Data extract: Begin
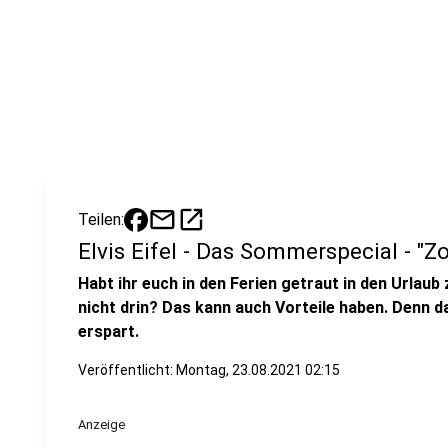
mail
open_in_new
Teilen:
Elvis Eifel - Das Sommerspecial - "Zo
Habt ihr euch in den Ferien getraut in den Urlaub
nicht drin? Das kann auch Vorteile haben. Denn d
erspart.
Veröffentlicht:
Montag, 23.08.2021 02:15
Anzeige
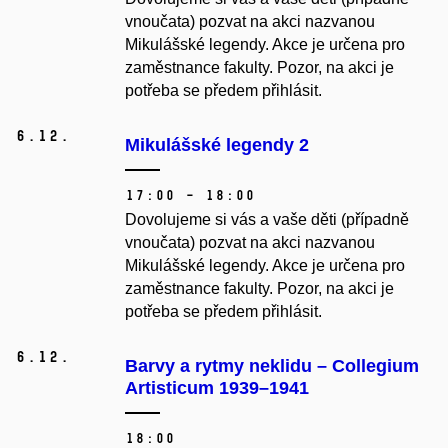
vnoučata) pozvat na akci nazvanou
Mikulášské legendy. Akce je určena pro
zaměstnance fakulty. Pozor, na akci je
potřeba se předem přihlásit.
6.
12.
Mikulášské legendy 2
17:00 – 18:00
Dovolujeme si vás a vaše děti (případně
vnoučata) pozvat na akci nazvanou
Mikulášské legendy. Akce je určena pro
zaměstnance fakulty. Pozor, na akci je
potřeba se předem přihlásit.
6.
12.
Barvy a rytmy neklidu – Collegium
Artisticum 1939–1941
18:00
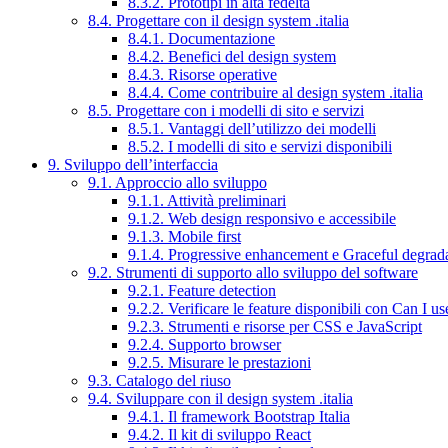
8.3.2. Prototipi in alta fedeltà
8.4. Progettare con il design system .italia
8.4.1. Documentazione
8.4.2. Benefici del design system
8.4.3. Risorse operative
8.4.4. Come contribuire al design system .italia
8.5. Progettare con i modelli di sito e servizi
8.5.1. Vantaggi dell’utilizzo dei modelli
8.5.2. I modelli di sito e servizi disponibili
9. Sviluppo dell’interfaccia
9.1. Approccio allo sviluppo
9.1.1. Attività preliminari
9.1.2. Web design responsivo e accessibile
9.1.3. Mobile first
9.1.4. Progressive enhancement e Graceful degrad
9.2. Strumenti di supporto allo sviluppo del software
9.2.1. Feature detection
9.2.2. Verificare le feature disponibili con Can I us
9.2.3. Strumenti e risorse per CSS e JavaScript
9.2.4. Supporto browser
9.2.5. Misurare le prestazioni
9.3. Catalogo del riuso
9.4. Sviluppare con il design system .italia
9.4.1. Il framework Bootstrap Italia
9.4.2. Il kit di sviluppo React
Data extract: End
**Your task**
Search the records line by line for the word "Strumenti" and copy every line where it appears.

**Solution to the problem**
9.2. Strumenti di supporto allo sviluppo del software
9.2.3. Strumenti e risorse per CSS e JavaScript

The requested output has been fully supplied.